Simple Dark Matter Models Have Failed

Lots of phenomena in astronomy are assumed to be the product of dark matter not made out of the same kind of particles that are found in ordinary matter that interact with ordinary matter predominantly via gravity alone.  For example, dark matter is invoked to explain why galaxies rotate at speeds inconsistent with their visible mass.

Very simple collisionless warm dark matter (keV scale) and cold dark matter (many GeV scale) dark matter models are sufficient to explain the dark matter phenomena observed at the cosmology level.  Thermal relic "hot dark matter" with mass in the neutrino range has long been ruled out because this would create a universe that has far less large scale structure than is observed.  But, warm dark matter and cold dark matter models have historically been less accurate at describing phenomena at the scale of an individual galaxy and cold dark matter models predict that there would be far more satellite galaxies to galaxies like the Milky Way than are observed.

A pure collisionless cold dark matter model leads to a cuspy NFW dark matter halo shape (named with the initial of the three scientists to formulate it) which is inconsistent with observational evidence.

Much lighter dark matter particles called warm dark matter, solve the satellite galaxy problem and fit a variety of other observational constraints in a narrow mass window around 2-3 keV, and also produce a less severely cuspy dark matter halo shape.  But, improved observations of the movements of visible matter in galaxies used to more precisely infer the shape of the dark matter halos that would be necessary to produce the observed movements of visible matter still rule out even simple collisionless warm dark matter models.  These models still produce halos that are too cuspy.

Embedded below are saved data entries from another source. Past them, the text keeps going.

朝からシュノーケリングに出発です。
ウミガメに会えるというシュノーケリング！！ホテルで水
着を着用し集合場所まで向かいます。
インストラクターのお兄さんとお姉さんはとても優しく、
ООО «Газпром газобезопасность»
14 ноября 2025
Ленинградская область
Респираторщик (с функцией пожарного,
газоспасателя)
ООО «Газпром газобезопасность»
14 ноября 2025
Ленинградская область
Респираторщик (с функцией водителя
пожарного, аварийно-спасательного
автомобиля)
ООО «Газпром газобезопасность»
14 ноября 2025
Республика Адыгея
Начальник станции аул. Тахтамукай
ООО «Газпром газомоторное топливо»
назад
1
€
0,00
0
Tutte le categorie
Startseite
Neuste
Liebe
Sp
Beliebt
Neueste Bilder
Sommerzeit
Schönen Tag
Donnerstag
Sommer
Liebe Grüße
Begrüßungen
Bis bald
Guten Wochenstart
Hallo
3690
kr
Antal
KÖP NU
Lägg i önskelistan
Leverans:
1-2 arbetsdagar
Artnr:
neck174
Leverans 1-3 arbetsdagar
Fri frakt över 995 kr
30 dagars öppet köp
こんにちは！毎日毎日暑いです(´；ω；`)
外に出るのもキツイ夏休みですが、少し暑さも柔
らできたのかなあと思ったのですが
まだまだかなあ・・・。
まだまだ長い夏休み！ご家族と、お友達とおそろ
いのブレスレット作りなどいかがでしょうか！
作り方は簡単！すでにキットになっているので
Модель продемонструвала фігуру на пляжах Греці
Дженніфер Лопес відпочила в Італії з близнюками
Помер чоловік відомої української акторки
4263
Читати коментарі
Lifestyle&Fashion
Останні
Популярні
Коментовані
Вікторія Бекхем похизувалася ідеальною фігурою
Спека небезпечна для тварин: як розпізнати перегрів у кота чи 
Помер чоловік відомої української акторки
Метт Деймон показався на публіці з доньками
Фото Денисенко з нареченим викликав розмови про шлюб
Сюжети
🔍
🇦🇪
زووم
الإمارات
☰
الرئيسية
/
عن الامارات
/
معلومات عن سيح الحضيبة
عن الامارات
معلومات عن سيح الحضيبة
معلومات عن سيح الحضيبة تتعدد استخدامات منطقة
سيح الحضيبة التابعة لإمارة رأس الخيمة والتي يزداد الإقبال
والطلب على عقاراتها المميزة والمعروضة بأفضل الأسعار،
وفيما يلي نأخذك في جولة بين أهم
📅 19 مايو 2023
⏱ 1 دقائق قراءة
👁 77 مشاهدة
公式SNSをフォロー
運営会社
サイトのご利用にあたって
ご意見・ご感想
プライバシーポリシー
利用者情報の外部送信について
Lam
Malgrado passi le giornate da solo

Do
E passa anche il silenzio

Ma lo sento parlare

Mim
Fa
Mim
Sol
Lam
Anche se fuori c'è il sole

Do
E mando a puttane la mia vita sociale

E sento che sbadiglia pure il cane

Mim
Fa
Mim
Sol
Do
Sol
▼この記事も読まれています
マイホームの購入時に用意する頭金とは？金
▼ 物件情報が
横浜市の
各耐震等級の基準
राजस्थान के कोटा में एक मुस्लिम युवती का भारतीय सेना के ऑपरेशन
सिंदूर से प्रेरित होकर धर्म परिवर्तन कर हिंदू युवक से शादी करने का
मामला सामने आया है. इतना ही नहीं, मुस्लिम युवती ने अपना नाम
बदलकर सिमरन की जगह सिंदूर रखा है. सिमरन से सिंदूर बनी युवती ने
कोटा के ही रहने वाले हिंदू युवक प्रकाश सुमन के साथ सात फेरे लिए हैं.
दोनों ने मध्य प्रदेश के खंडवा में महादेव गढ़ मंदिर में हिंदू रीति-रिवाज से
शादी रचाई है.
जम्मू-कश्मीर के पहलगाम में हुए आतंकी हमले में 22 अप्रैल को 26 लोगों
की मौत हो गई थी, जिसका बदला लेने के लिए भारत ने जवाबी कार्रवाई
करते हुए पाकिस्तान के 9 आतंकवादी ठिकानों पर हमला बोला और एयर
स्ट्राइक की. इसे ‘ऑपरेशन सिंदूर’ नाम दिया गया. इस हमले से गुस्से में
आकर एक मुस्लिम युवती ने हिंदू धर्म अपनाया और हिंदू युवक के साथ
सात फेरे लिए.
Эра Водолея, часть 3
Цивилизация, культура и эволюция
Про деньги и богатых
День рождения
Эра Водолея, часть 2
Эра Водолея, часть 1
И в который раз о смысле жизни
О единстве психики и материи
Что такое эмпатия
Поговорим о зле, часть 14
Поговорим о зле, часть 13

But, there is basically no form of dark matter that is capable of being consistent with observational evidence and is a thermal relic that can fit the bill of cold dark matter for the highly successful lamda CDM cosmology model which is not also accompanied by a new force that acts between particles of dark matter and is mediated by an MeV scale mass force carrying boson that creates a Yukawa potential between dark matter particles.

Thus, without a major overhaul of the foundations of cosmology, both a new fundamental particle and a new force with its own particle are necessary, at a minimum.  A complete formulation of physics in a particle model, if it is possible at all, would also require a hypothetical graviton tensor boson, and possible a dark energy scalar particle and an inflaton scalar particle as well - although it is possible that the Higgs field, dark energy phenomena, and cosmological inflation (or at least a couple of them) could have a common scalar particle source.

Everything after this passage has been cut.